■ Source data:
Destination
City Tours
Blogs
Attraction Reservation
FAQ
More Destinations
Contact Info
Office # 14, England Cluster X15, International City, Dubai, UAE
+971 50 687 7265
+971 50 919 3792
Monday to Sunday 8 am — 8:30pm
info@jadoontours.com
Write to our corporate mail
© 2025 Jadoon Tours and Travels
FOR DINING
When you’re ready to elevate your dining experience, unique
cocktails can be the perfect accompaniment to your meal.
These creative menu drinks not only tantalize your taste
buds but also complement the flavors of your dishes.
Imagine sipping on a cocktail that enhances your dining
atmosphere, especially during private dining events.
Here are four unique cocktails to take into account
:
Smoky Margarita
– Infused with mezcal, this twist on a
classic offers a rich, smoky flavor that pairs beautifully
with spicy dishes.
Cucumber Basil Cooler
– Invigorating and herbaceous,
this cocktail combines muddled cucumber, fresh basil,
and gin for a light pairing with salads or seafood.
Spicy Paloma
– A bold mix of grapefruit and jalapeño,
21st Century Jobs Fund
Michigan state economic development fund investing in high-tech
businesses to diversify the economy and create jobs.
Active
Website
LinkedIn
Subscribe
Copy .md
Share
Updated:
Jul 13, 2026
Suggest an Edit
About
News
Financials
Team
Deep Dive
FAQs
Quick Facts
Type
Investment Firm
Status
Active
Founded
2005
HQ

---

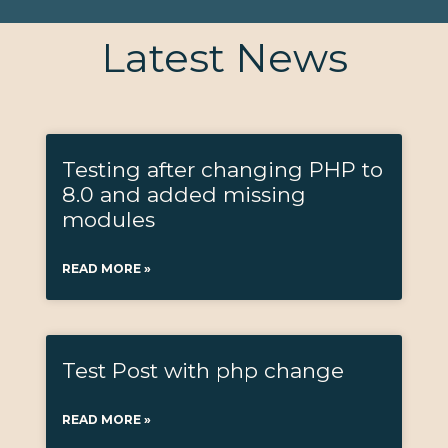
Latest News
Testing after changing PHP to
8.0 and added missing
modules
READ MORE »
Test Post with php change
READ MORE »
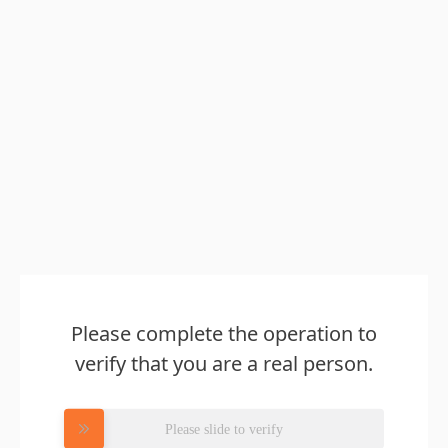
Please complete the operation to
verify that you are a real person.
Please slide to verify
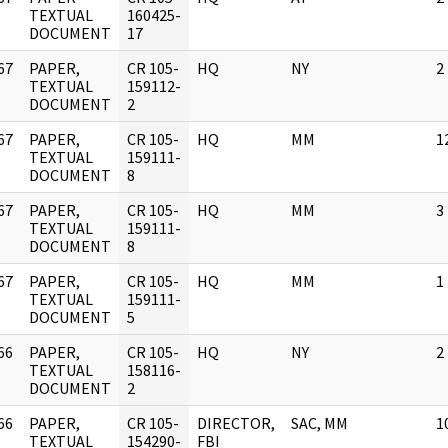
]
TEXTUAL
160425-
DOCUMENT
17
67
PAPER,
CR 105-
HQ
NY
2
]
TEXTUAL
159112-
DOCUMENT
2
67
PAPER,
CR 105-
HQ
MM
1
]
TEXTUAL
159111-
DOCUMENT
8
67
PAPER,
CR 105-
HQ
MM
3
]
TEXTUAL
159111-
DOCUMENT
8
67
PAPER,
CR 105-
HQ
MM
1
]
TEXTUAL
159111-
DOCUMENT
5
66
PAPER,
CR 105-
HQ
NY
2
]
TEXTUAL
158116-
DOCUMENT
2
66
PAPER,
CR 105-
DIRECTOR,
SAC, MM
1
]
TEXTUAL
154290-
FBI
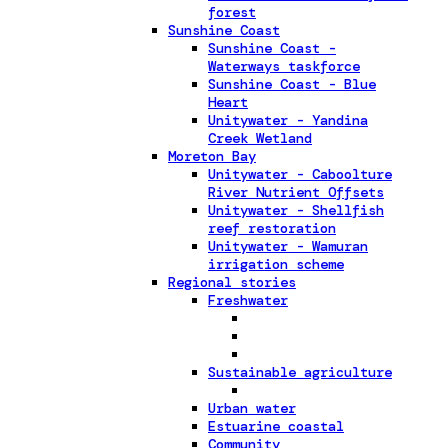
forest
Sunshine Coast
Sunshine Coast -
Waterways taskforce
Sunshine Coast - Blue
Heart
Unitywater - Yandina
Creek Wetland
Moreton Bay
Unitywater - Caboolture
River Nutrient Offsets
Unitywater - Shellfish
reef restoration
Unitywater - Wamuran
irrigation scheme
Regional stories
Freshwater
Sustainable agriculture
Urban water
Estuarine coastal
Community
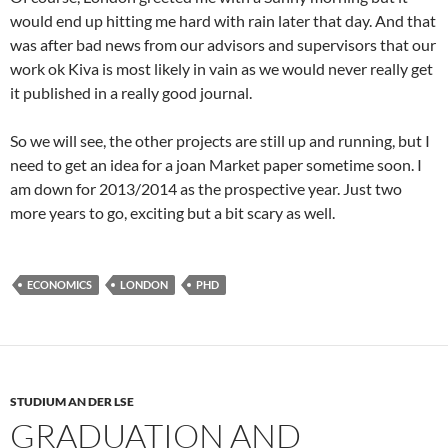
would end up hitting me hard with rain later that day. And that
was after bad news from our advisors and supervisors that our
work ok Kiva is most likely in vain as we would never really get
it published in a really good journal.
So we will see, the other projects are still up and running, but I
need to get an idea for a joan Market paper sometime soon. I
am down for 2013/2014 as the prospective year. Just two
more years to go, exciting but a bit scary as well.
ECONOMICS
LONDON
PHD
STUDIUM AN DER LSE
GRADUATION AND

■ Required work: Please copy out each line in the entries that mentions the string "dishes".

■ Answer to this exercise:
buds but also complement the flavors of your dishes.
with spicy dishes.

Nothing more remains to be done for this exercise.